After several shoves from my “girls”, I applied to my first juried art show. I was accepted! The rest of that adventure? That’s a story for another blog.
Around the same time, I stumbled across a new online craft marketplace called ETSY. I spent some time, not enough time as it turns out, scrolling through the site and thought it might be a good secondary outlet for selling my jewelry.
Back then, ETSY had one major requirement: whatever you sold had to be handmade by the seller. (Requirements are substantially different now.) Listings came with a small fee, each sale came with a small fee. There were credit card transaction fees, PayPay fees, basically a fee for everything but the breath I took.
I cursed (literally) my way through setting up my online shop. I cursed through learning to photograph jewelry, I cursed my way through uploading, downloading, and pixel wrangling. It was a sh*t load to learn and master. I began with 25 listings. Each listing took no less than 30 minutes, no exaggeration. But. . .I did it. Yay me!

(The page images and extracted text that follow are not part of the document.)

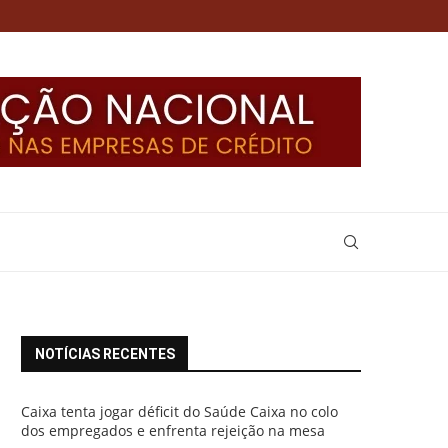
NOTÍCIAS RECENTES
Caixa tenta jogar déficit do Saúde Caixa no colo
dos empregados e enfrenta rejeição na mesa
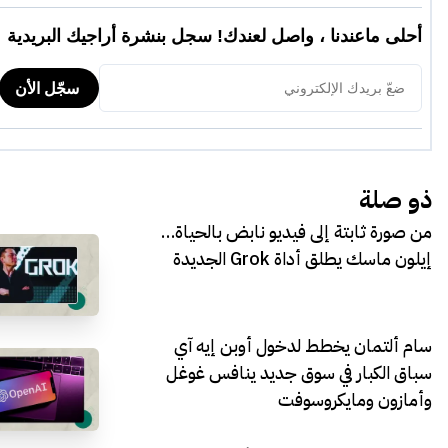
ذو صلة
من صورة ثابتة إلى فيديو نابض بالحياة…
إيلون ماسك يطلق أداة Grok الجديدة
سام ألتمان يخطط لدخول أوبن إيه آي
سباق الكبار في سوق جديد ينافس غوغل
وأمازون ومايكروسوفت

Finally, Desert Stones Jewelry was up and running on ETSY. I had an online presence. I had arrived! Alongside about 500 other shops just like mine.
ETSY is a truly global marketplace. There are bead artists from Poland, Ukraine, Russia, and beyond. And their work is exquisite. And their shops were thriving. My shop? Not so much. No sales. Zero.
Here’s why, and I wish I’d done my homework better.
International artists were charging half of what I had to, even including shipping. They were selling $20 earrings that included international shipping, while I was pricing mine at $40.00 plus postage. Why? Because they were being paid in U.S. dollars, which, when converted to their local currency, netted them a lot more than if they sold domestically. Smart business for them, right? Me, not so much.
I continued on with my art shows, but only kept Desert Stones Jewelry open on ETSY for the balance of that year.
And just before I closed up shop, a miracle happened.
I sold one piece of art. Not a piece of jewelry, but canvas art. I’d been dabbling in assemblage on canvas and posted my favorite, just on a lark, for $75.00. It sold. To someone in Britain. I sold something! For $75!
Except. . .I hadn’t posted international shipping fees. Back then, if you didn’t enter a shipping cost, ETSY automatically listed the item as “Free Shipping.” That piece cost me nearly $50.00 to pack and ship. Ouch.
So, fun was had, lessons were learned, and my knowledge bank of online selling grew exponentially.
I still use ETSY. Not to sell, but to shop for beading components and handmade gifts. It’s very rough out there for small artists, and I want to support them whenever I can. Go to ETSY and scroll through. You’ll always find something that’s calling out to you. Maybe something hand-beaded by an artist thousands of miles away, at an exceptionally reasonable price. Go ahead, make their day!